Page images and extracted text:
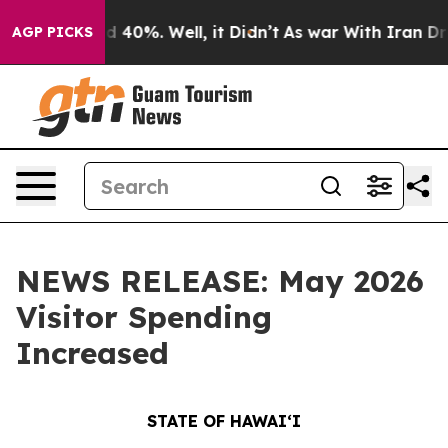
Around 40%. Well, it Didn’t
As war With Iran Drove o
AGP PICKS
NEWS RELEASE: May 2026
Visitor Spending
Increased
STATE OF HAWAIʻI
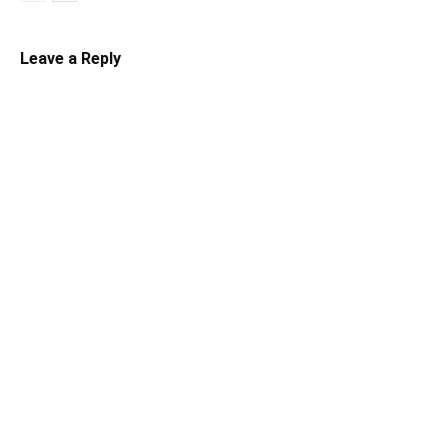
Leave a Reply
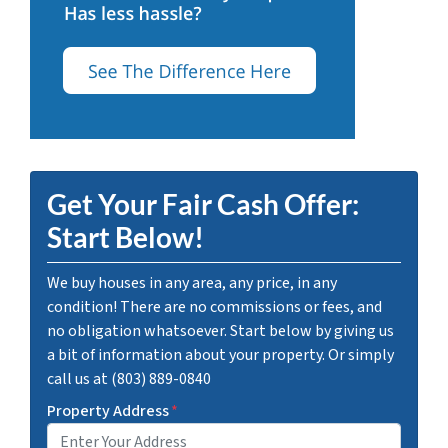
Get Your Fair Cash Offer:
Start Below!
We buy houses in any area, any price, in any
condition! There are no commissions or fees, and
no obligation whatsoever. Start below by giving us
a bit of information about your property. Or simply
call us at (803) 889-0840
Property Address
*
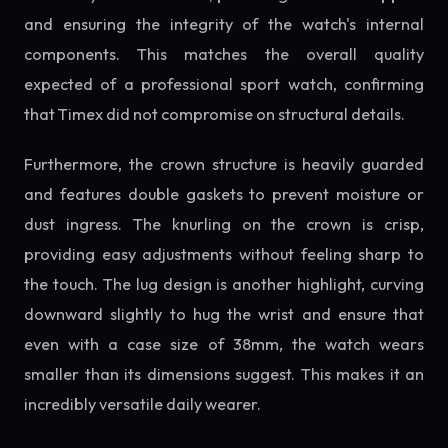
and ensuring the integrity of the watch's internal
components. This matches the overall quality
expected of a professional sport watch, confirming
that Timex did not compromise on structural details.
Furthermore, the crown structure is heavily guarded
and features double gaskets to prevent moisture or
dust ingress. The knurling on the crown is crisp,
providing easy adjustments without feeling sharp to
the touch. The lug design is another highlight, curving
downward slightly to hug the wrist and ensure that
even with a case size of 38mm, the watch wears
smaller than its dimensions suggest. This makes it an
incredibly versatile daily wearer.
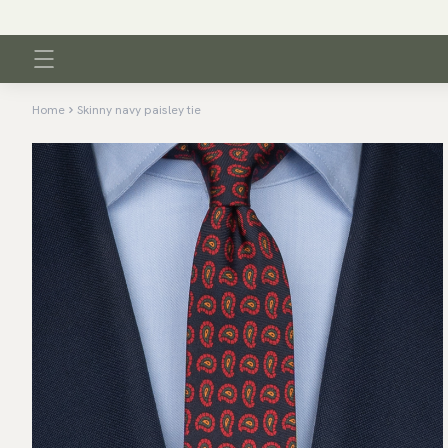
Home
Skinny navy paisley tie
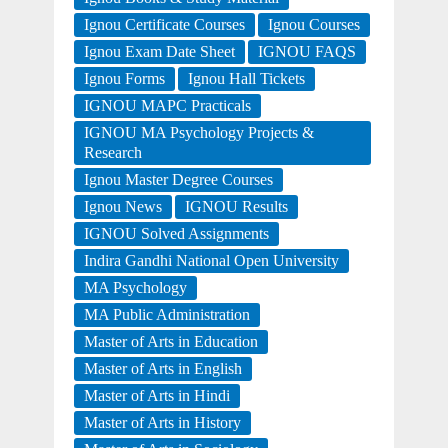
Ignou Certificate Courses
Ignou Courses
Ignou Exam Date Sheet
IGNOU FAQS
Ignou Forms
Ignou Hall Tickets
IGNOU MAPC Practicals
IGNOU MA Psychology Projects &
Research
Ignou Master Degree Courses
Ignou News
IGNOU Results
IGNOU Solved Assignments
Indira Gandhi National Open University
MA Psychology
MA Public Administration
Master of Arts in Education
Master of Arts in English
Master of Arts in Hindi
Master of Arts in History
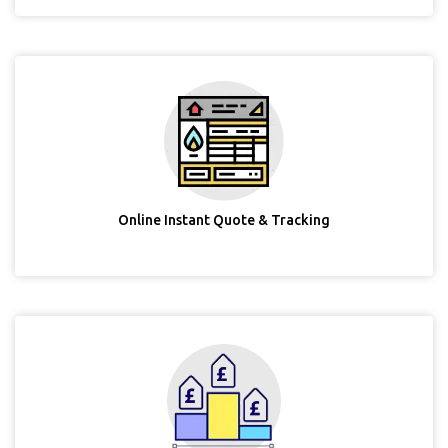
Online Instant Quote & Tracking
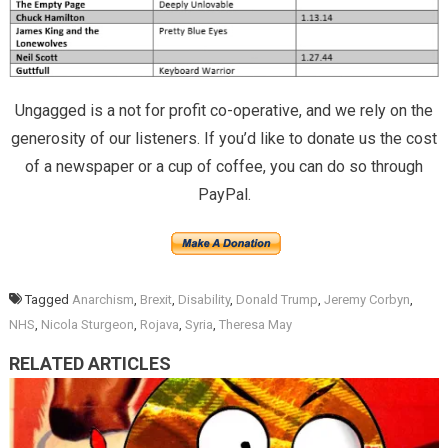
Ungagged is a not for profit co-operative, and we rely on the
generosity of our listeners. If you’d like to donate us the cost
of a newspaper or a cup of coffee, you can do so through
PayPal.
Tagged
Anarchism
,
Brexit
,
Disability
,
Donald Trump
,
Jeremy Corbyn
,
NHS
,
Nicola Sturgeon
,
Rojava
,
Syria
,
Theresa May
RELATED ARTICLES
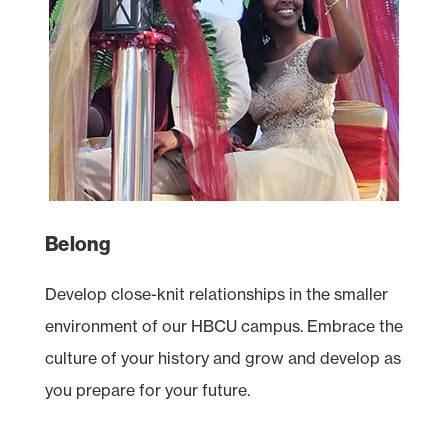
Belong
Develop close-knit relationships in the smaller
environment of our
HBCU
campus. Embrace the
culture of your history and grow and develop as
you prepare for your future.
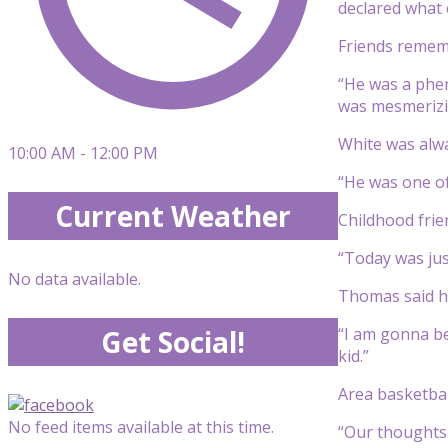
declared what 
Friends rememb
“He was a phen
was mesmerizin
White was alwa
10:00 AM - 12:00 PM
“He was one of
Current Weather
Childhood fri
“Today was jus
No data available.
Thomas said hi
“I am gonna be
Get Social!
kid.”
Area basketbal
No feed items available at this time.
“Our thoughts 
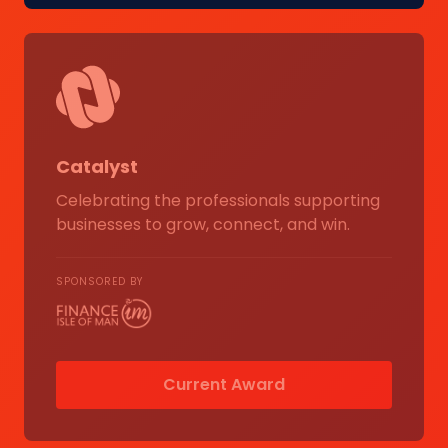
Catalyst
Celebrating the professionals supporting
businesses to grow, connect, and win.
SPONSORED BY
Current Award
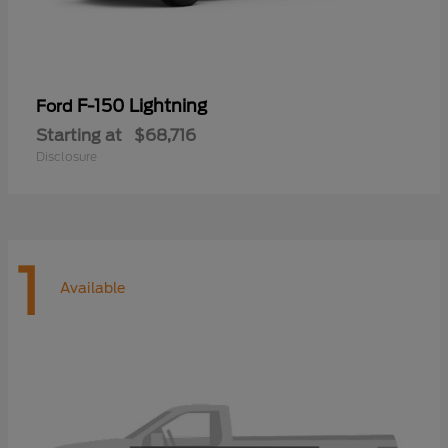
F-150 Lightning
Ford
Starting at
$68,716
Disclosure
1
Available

* * *

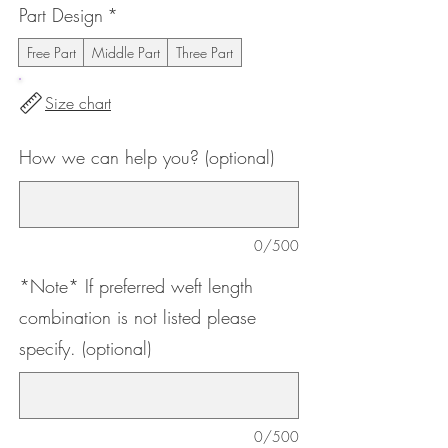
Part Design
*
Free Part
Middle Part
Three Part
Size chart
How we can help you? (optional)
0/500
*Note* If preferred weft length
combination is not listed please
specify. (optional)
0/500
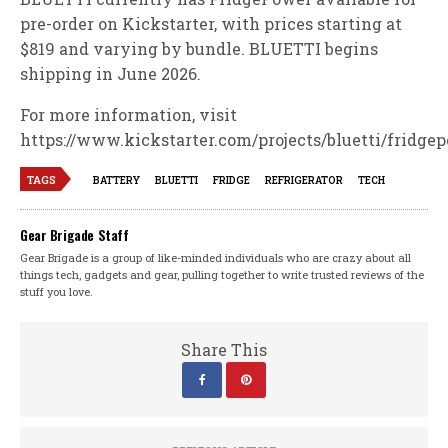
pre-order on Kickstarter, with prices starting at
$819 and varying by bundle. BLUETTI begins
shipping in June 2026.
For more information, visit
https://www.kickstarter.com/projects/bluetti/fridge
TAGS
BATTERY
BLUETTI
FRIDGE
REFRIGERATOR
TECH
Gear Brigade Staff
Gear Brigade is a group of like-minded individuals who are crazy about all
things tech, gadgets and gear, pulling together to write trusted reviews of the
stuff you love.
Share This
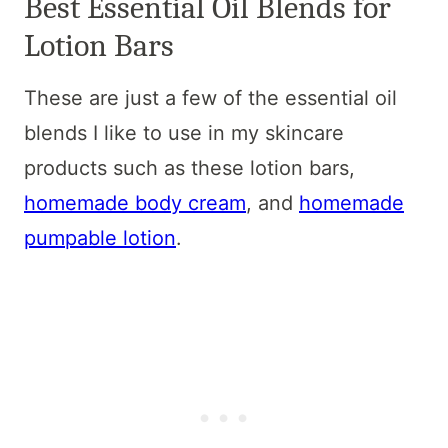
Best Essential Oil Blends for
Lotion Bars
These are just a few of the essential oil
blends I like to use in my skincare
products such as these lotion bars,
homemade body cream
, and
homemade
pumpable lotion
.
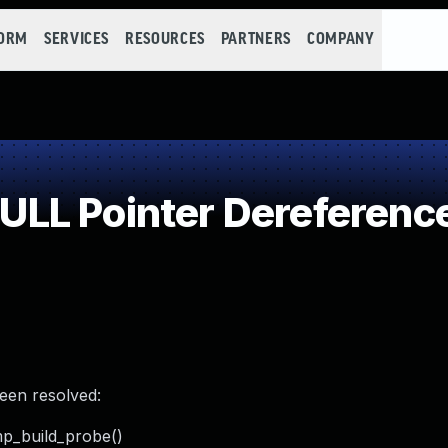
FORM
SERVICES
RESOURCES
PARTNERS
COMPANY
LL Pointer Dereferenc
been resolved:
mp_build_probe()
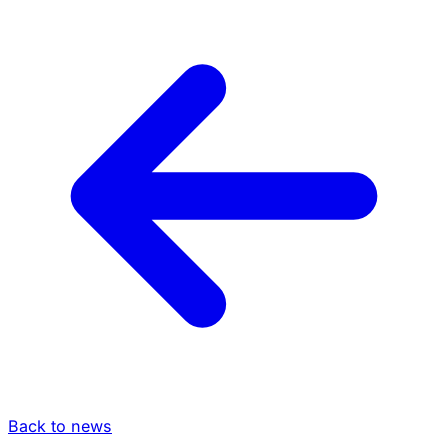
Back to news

WHAT YOU HAVE TO DO:
Would you copy, word for word, only the lines above from the one containing "preferred weft length" through the one containing "Gear Brigade is", both included, and please leave out the pictures?

RESULT BELOW:
*Note* If preferred weft length
combination is not listed please
specify. (optional)
0/500
pre-order on Kickstarter, with prices starting at
$819 and varying by bundle. BLUETTI begins
shipping in June 2026.
For more information, visit
https://www.kickstarter.com/projects/bluetti/fridge
TAGS
BATTERY
BLUETTI
FRIDGE
REFRIGERATOR
TECH
Gear Brigade Staff
Gear Brigade is a group of like-minded individuals who are crazy about all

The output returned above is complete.